▶ _Brief_: Once the line with "る。戦後昭和29年より作刀を開始。" is found in the entries below, print it and each following line exactly, stopping after the line with "刃紋小沸出来金線砂流し湯走り盛んに"; print nothing else.

------------------------

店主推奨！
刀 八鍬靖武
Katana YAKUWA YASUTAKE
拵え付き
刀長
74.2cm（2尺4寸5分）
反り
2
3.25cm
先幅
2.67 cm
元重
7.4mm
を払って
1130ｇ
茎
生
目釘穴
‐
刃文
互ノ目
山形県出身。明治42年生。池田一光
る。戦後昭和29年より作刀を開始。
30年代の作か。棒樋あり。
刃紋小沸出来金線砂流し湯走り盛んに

------------------------

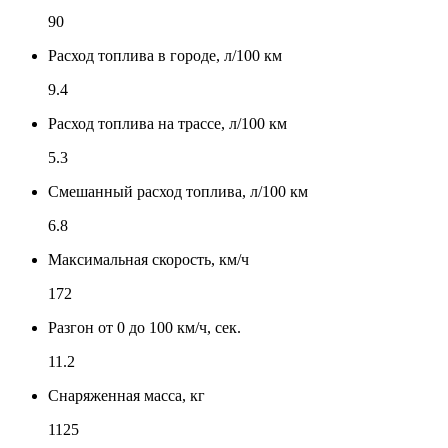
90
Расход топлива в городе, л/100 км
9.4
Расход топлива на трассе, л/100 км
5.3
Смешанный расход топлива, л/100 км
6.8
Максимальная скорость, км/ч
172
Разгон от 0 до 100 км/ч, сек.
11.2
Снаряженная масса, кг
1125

------------------------

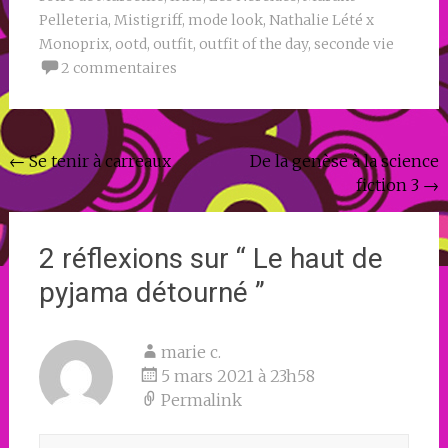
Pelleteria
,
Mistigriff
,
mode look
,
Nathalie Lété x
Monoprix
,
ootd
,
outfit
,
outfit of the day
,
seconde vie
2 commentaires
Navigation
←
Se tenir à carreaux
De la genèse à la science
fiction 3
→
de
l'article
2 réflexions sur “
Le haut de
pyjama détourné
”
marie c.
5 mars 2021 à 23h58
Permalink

------------------------

▶ _Task solution_:
る。戦後昭和29年より作刀を開始。
30年代の作か。棒樋あり。
刃紋小沸出来金線砂流し湯走り盛んに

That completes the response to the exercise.